September 5, 2017

To the Trinity College Community,
The rhythm of an academic year is comforting. In the spring, we send our graduates off with celebration and ceremony, feeling proud of the people they’ve become and excited by the bright future that awaits them. Over the last several days we have been welcoming the Class of 2021, transfers, and IDP students during pre-Orientation and Orientation, including a beautiful Convocation ’neath the elms. Fall sports teams are practicing, and the full life of the campus is returning. You can get a sense of our auspicious commencing of activities with this video featuring highlights from the start of the year.
But this isn’t just any year we’re starting. While many of the routines are the same, the context in which we begin this year and the work that’s ahead of us are far from ordinary. This year, as a community, we will take on two essential, interconnected tasks. One of these is to finalize our Bicentennial Strategic Plan and move quickly into the work to achieve our goals for the future. In articulating a set of aims for the College we want to be, we affirm and recommit to the fundamental values of this nearly 200-year old liberal arts college, and we look to all of you as partners in sustaining and advancing this community of bold, independent thinkers. I’m pleased to share with you the draft Bicentennial Strategic Plan, built from committee reports and with the input and dedication of so many Trinity community members both on and off-campus. Once more I ask for your feedback on the ideas and plans therein. With your feedback, we will take a final draft to the Board of Trustees for its consideration in October.
The second task before us this year is one that may feel overwhelming, but it is essential and is deeply tied to the values we espouse in the Strategic Plan. This is the work of evolving as a just community of learners. The work is unending, of course, and it is urgent. Today, it feels especially critical as we endeavor to do things that seem impossible in our society right now: to embrace difference and promote an inclusive community, to engage across divides, to listen with empathy, and, most importantly, to see each other’s humanity.
Even as we are excited to begin another academic year, members of our community are still troubled by what occurred with Campus Reform and Professor Williams over the summer. I respect the various points of view individuals hold. I will work to provide the space and the occasions for people to express themselves and to heal so that, ultimately, we can continue to move forward in a positive and respectful way.
We start the new academic year as many in Texas are facing herculean challenges as a result of Hurricane Harvey. We have seen stories of inspirational acts of kindness and heroism, and I’m sure that many within our community have stepped up to help. At the same time, we are troubled by the hatred and violence in Charlottesville, threats to peace worldwide, and the disturbing news about the anticipated ending of the DACA program. How do we combat those things that run counter to our core values? I don’t have all of the answers, but It feels as though a good place to start this semester is by supporting one another. Please join us for a brief community gathering, “Community Time for Healing and Hope,” today from 11:30 a.m. to noon in the Chapel. I’m delighted that Cornelia P. Thornburgh ’80, chair of our board of trustees, will join us for this important coming together. I hope to see you there.

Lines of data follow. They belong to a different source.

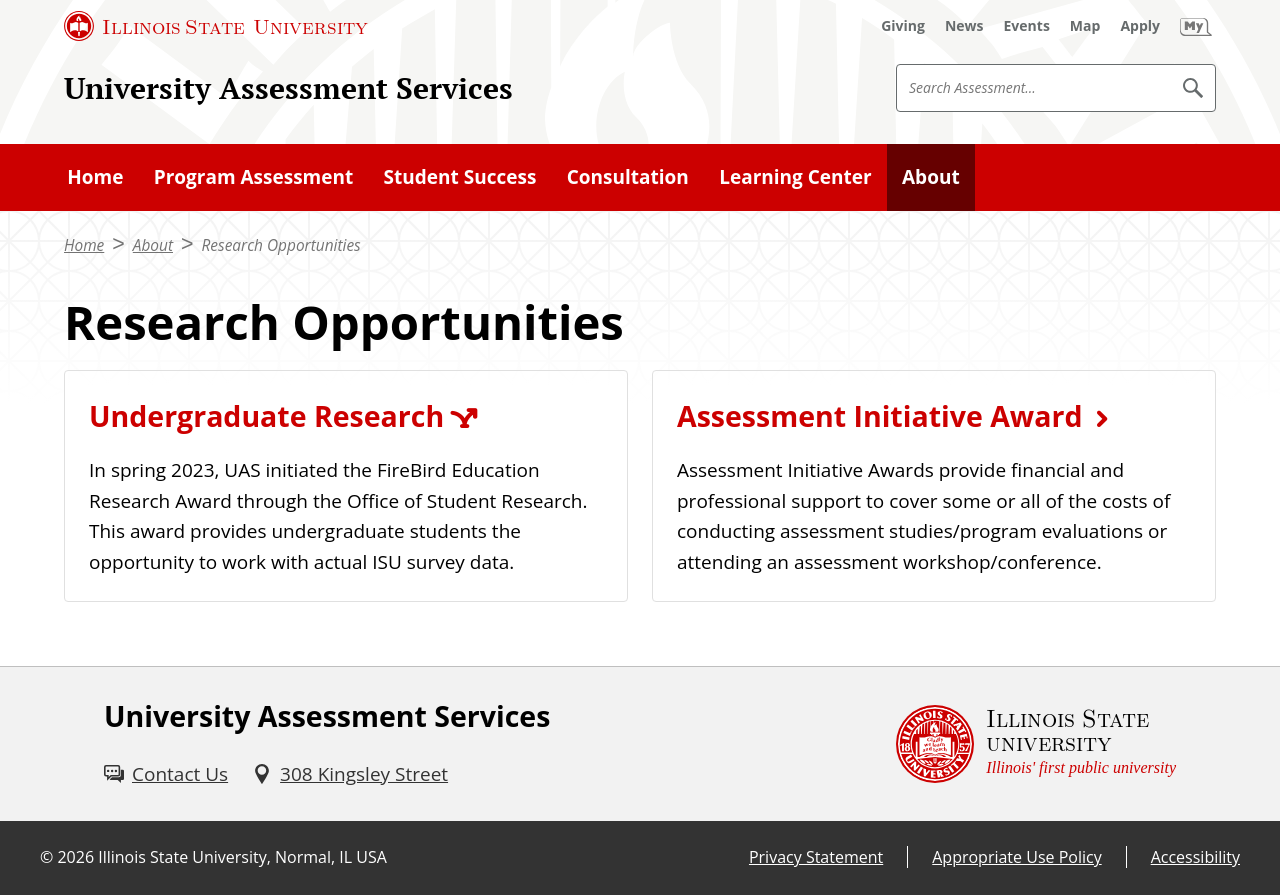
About (931, 177)
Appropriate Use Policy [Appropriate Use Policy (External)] (1016, 857)
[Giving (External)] (903, 26)
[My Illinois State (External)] (1196, 26)
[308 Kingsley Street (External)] (350, 774)
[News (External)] (964, 26)
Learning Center (795, 177)
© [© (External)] (46, 857)
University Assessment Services (288, 87)
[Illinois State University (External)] (216, 26)
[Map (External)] (1085, 26)
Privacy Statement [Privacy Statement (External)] (816, 857)
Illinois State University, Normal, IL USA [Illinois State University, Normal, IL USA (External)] (242, 857)
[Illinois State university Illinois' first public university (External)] (1036, 744)
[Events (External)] (1027, 26)
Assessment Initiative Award (879, 416)
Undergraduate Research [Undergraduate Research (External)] (266, 416)
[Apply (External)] (1140, 26)
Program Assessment (253, 177)
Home (95, 177)
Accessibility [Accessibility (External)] (1195, 857)
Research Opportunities (280, 245)
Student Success (460, 177)
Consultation (628, 177)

Support and compassion are critical. So are speaking our minds and standing up for our values. Diverse perspectives are welcome here. Hatred and violence are not. We will continue to be a place to have difficult, but civil, dialogue across social, economic, racial, and geographic divides. How else can we learn to be members of a just society? This important work started at Trinity long ago, but the events of this summer r​emind me how vital our educational work is.
That’s why, with the start of the semester, the President’s Office is launching a broad, year-long initiative called Bridging Divides: Higher Education’s Role in Advancing Understanding and Promoting a Just Society. In undertaking this initiative, which connects directly to our ongoing Campaign for Community, we invite all members of the Trinity community to own this effort and to bring ideas and energy to create events and conditions that invite dialogue and deep consideration of race and racism, academic freedom and freedom of speech, power and privilege. There will also be events organized by other campus groups on these themes. Our emphasis will be on engaging in productive, respectful discourse on such complicated issues and, given the recent violence on other college and university campuses, on the safety and security of our campus community.
In addition to these campus events, some of which we’ll share with alumni and parent audiences through video and social media, we are working to invite and develop small-group discussions and storytelling sessions, performing and visual arts, and other endeavors dedicated to addressing these issues, both on campus and off. We’re just getting started, and you’ll hear more soon. Join us, please, in these events, in engaging with our Strategic Plan, and in the work of making Trinity extraordinary, now and in the years to come.